1 February 2013, by gj
This is a first.
Not only because we have never grown ginger before, but also we don’t normally post about anything we haven’t actually done.
Here’s the thing, it can take nigh on a year before you will see the results of this attempt, so if you want to join in on the fun, go get yourself a root.
As always, there is much conflicting information on the internet. No surprise, ginger probably grows somewhat differently in various places.
So here’s the basics:
1. You can use a ginger root from the market.
2. Start your ginger by placing it in some potting soil. Don’t bury it like a potato, just press it into the soil. You can plant the whole root, or break off side shoots. The roots grow from open/cut sides, so the smaller pieces may be better. Just as a test, we did both.
3. Ginger has tiny little nodules on it, they look like little spikes. This is where the green growth will come from. Don’t worry if you can’t see them, they are there. If you look close you can just see this nodule is turning white as it begins to sprout.

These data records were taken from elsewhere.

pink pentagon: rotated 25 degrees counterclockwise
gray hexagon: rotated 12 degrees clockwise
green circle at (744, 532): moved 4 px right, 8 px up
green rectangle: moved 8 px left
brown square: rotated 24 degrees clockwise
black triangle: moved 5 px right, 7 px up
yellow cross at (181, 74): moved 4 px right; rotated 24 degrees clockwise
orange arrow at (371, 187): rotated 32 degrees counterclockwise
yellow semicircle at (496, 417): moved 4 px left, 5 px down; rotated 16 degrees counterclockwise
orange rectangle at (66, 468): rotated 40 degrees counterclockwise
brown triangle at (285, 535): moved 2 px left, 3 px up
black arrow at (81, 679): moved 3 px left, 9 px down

4. Continue to mist the ginger to keep it moist. Place in a warm area. After about a week the nodules will begin to sprout and the roots to grow. The next picture shows tiny hair-like roots coming out.
5. When the weather is continually above 50F, or after the last spring frost, you can bring the ginger outside. At this point it can be transplanted into the ground or remain in the pot. Ginger takes anywhere from 230-300 days to grow. That’s quite a difference, but it definitely does not like frost. Again to experiment, we will plant some in the ground and leave the rest in the container.
6. Ginger can take some shade, so almost any location is suitable. We have not read anything about it being invasive, but we’re going to keep it out of the main garden just to be safe.
7. Before the frost, bring the ginger back indoors. Presumably, the longer it has to grow, the bigger the roots will become. Bigger isn’t always better, the roots can get tough.
Have you ever grown ginger? Care to give it a go?
Botanical name: Zingiber officinale
Yield: One root will produce multiple roots.
Plant height: About 4 ft.
Harvest: When the leaves die back.
Storage: Dehydrate, freeze or pickle.